The new lunch and dinner menu stars “The Chicky Bunch,” which includes several reimagined riffs of current sandwiches like The Chickery Classic and BBQ Big Dixie as well as new additions: #TheBlueHot with hot fried chicken, lettuce, pickles, blue cheese crumbles and buttermilk ranch dressing; #Tête-à-Cluck with rotisserie chicken, french fries, cheddar cheese curds and gravy; and vegetarian #CauliFire with battered and fried cauliflower steak, Chickery hot sauce, lettuce, tomato and buttermilk ranch dressing; and more.
Much of the existing menu was streamlined to align with “The Chicky Bunch,” and the options for sides, salads, sauces, and desserts was expanded. In addition, the Dupont Circle location has also introduced a new late night menu that will be available Thursday through Sunday from 9:30 P.M. to 3:30 A.M which will feature Chicken Cones and select Chicky Bunch sandwiches.

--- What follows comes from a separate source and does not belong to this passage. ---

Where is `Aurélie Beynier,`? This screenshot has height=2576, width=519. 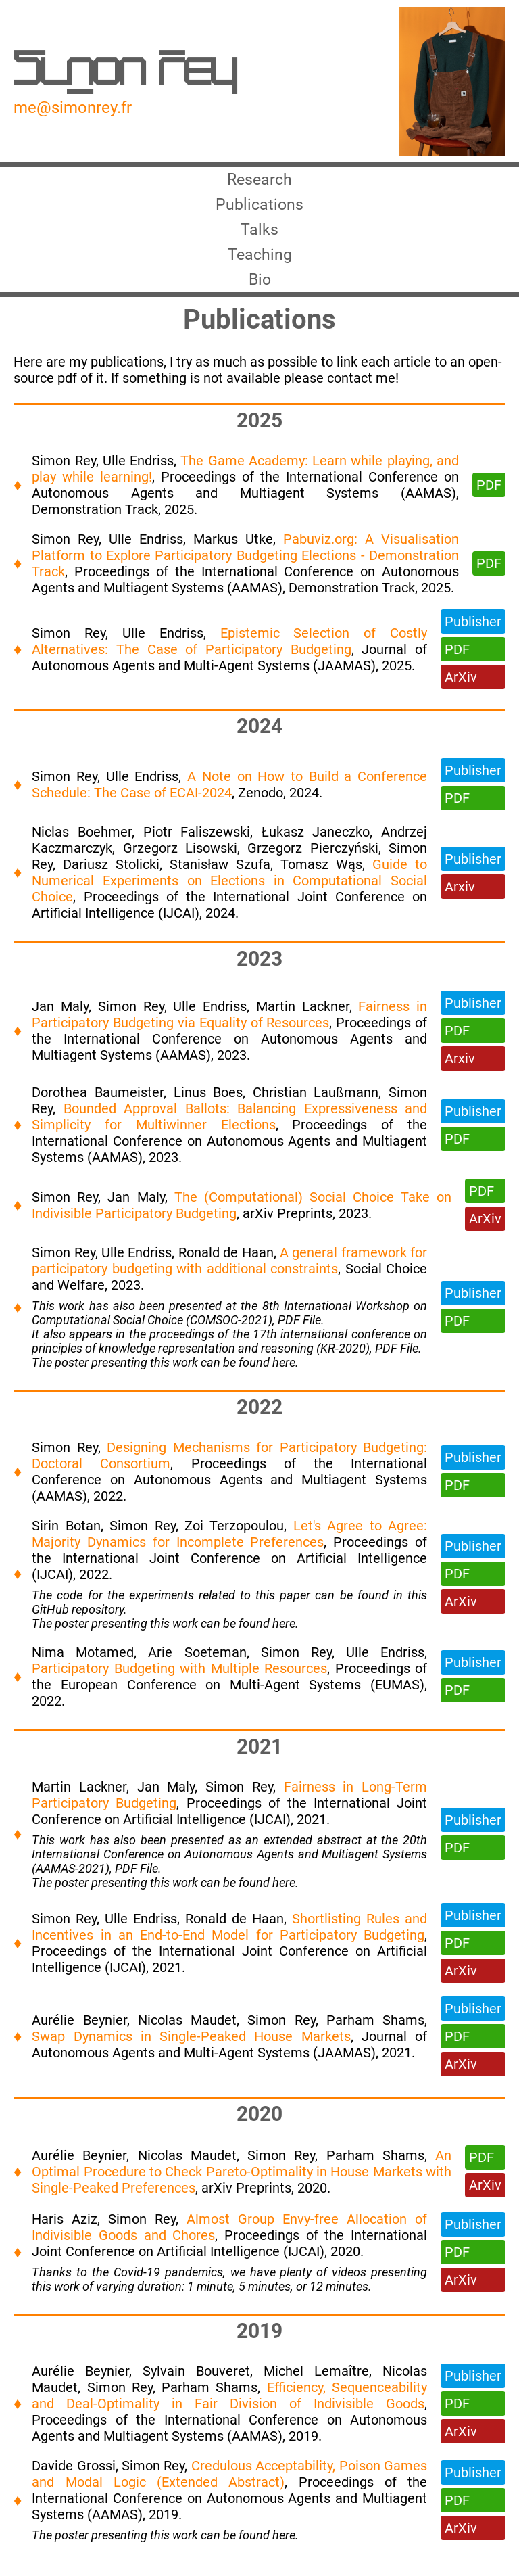 Aurélie Beynier, is located at coordinates (85, 2030).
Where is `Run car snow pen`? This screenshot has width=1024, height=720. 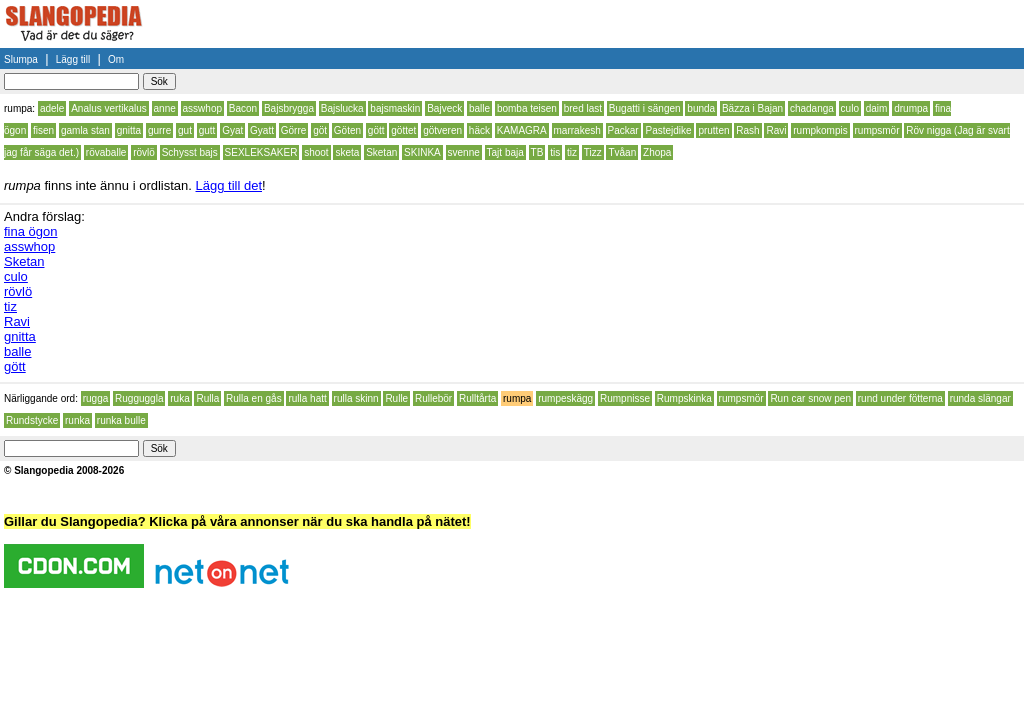 Run car snow pen is located at coordinates (810, 398).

“The Chickery has strived to be a leader in the fast-casual chicken segment since day one,” said The Chickery’s President, Kert Gennings. “As we focus our energy on franchising internationally, this rebranding and collaboration with Chef Spike, who has a proven track record in the success of fast-casual concepts and unparalleled culinary expertise, is a strategy to reignite The Chickery brand in Washington D.C. and beyond.”
As the company’s President, Gennings has been at the helm of the rebranding and franchising efforts since assuming the position in July 2017. The industry veteran has collaborated with The Chickery’s franchising partner Fransmart to bring the “better chicken” concept to major markets in North America and internationally, including Northern California and Dubai. Fransmart is the franchise development company behind the explosive growth of restaurant brands like Five Guys Burgers and Fries, The Halal Guys and Qdoba Mexican Grill.
“The fast-casual chicken segment is one of the fastest growing in the industry, and The Chickery, with their rebranded concept and innovative menu of high quality, fresh chicken, in collaboration with Mendelsohn, positions the concept to flourish in any economy,” said Fransmart CEO, Dan Rowe.
The Chickery is currently looking for experienced multi-unit foodservice operators to develop franchise territories in major markets.